*** Dataset content

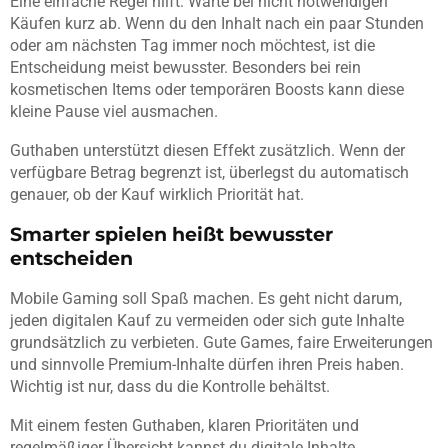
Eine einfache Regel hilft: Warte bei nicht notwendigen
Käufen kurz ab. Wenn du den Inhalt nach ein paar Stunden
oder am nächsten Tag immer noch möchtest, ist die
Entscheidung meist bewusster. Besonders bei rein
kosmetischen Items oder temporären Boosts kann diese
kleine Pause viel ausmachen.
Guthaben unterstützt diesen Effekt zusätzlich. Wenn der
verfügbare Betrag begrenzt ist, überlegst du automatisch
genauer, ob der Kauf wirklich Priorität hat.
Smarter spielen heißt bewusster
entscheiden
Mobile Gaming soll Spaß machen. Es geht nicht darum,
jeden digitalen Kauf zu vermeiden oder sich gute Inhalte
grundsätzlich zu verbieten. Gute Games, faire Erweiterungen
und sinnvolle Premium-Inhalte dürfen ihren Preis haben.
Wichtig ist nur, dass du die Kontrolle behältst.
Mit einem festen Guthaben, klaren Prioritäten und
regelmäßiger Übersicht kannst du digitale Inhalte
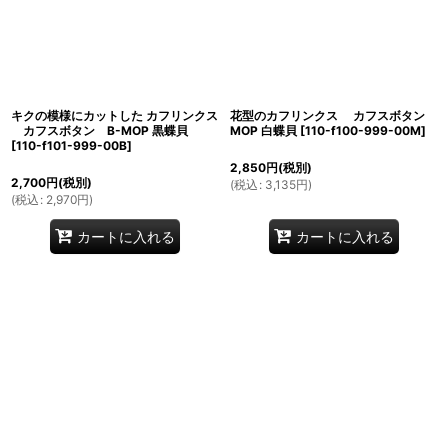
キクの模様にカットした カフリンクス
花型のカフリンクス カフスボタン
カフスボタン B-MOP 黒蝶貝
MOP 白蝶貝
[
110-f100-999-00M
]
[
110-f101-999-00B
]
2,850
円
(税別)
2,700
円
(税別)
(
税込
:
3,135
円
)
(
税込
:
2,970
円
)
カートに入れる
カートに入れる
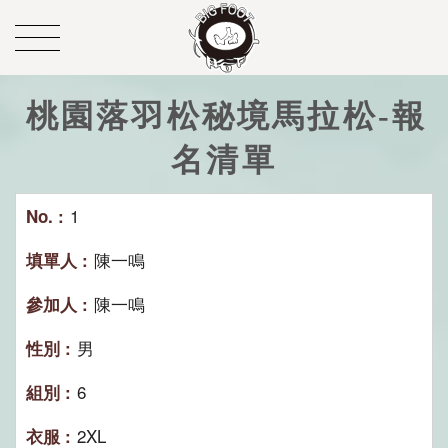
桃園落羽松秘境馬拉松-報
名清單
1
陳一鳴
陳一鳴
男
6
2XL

******
*** Dataset content

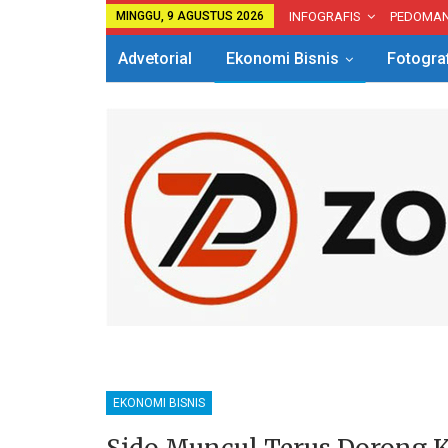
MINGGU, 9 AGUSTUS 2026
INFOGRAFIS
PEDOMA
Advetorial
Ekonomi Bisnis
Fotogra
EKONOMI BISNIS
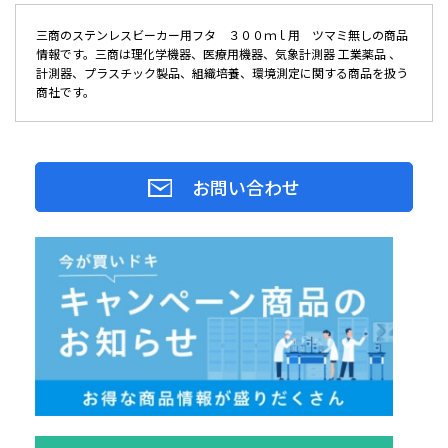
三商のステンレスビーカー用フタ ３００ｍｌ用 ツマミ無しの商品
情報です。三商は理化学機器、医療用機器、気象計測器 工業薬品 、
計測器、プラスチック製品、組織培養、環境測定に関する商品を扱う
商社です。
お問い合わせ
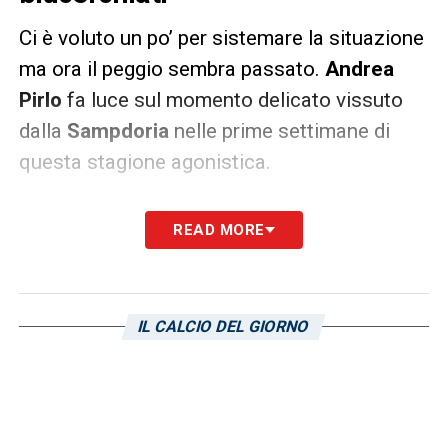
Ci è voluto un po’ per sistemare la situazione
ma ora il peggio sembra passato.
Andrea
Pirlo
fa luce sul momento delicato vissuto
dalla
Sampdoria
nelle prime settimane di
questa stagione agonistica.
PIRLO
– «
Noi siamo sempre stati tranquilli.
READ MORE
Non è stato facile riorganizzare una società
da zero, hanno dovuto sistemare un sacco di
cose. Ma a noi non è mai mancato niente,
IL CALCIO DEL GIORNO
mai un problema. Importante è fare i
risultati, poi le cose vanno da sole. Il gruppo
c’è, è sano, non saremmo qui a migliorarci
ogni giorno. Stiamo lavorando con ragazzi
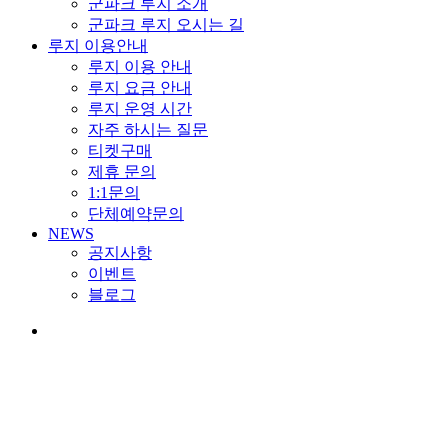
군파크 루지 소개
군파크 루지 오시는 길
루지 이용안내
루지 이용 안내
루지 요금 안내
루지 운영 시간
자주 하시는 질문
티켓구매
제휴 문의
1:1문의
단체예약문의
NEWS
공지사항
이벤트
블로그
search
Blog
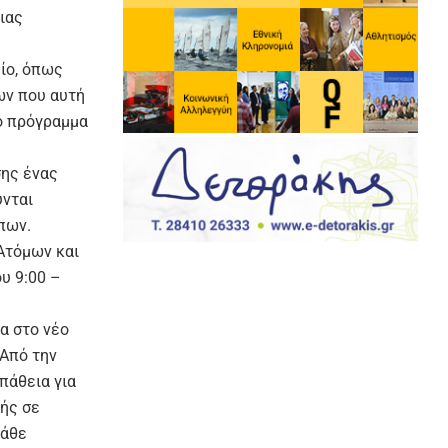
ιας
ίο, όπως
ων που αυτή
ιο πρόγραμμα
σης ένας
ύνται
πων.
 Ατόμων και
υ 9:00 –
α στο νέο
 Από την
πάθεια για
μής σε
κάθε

******
*** Dataset content

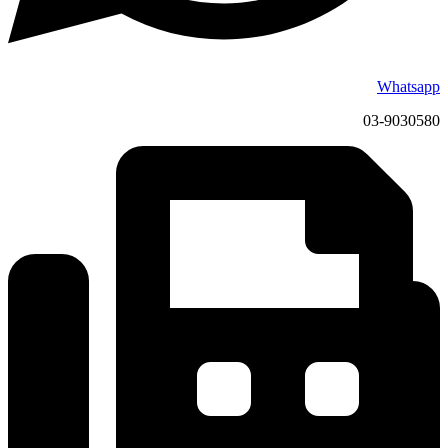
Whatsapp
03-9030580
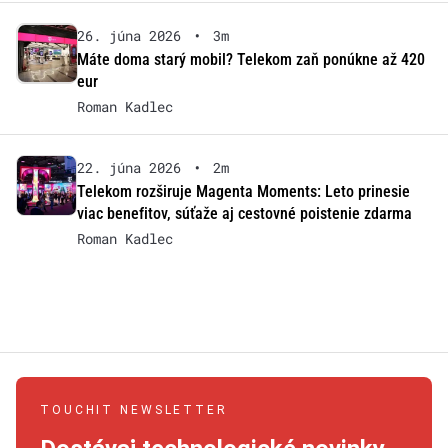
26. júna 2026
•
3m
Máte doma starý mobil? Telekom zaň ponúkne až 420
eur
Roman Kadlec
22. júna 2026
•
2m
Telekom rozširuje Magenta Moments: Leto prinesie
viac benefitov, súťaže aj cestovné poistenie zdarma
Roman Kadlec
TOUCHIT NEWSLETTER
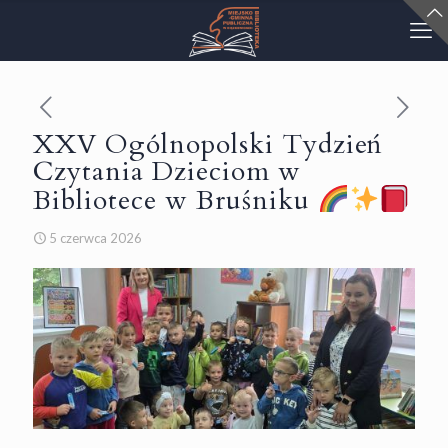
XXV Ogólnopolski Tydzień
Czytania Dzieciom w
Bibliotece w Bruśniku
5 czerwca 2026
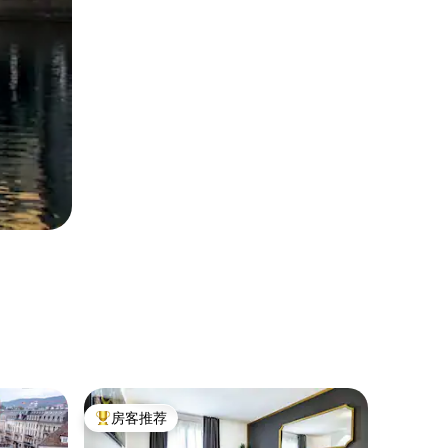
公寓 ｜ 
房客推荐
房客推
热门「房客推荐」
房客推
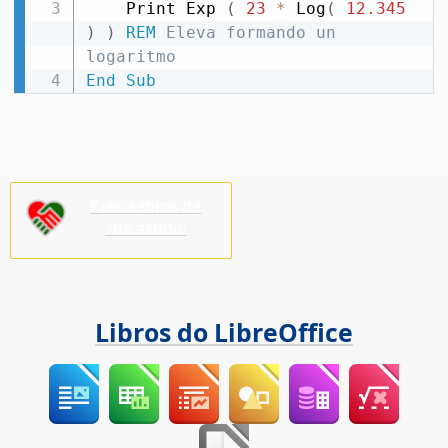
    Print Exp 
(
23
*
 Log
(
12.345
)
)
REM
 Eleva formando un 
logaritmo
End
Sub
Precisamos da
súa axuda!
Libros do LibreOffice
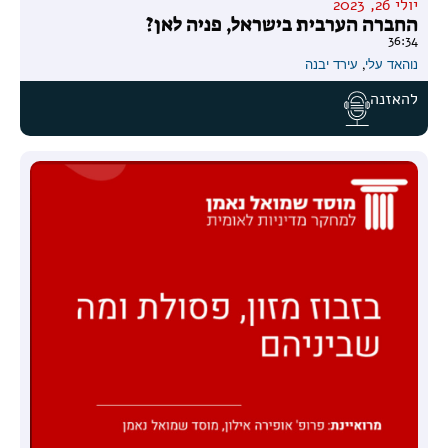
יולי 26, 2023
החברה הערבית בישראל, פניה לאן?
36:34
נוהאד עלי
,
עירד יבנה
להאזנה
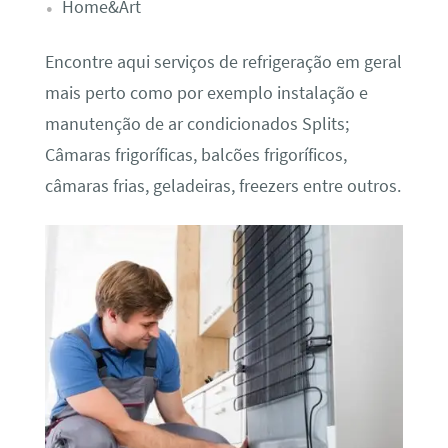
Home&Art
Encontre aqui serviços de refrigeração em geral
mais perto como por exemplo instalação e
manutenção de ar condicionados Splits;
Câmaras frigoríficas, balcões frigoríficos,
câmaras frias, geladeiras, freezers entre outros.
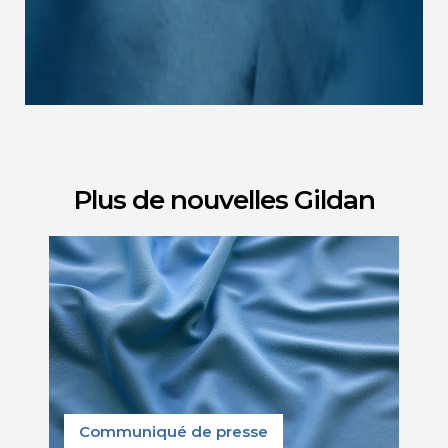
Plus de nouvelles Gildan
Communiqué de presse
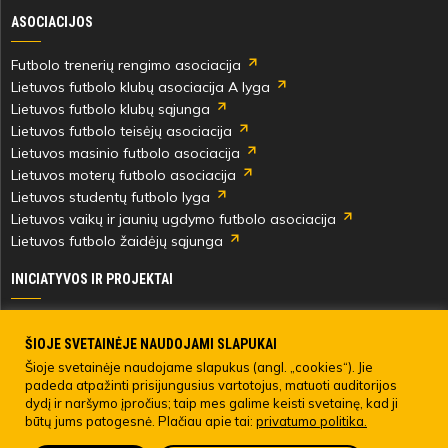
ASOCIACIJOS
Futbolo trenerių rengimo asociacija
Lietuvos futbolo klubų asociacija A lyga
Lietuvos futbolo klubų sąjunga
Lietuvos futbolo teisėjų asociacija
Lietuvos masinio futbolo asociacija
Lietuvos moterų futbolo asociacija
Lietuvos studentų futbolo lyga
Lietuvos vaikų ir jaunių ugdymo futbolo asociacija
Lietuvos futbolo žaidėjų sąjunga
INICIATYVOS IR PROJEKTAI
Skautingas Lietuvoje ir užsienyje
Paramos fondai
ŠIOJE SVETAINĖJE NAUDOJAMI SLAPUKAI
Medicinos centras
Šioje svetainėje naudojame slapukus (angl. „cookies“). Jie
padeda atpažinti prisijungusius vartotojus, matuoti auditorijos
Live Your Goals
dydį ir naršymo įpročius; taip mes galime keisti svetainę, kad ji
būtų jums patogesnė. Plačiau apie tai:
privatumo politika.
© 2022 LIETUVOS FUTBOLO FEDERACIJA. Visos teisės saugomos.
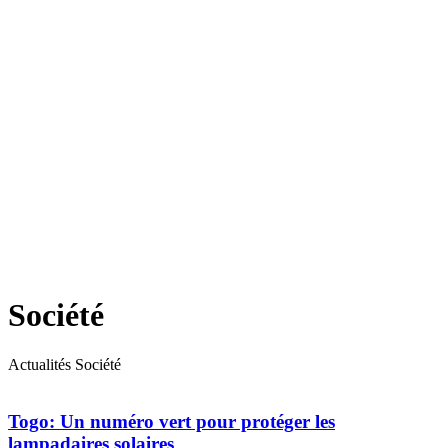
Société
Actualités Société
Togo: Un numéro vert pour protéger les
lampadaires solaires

******

▸ Work request:
For each line above that holds the string "klubų", provide a copy of that line.

▸ Answer to the problem:
Lietuvos futbolo klubų asociacija A lyga
Lietuvos futbolo klubų sąjunga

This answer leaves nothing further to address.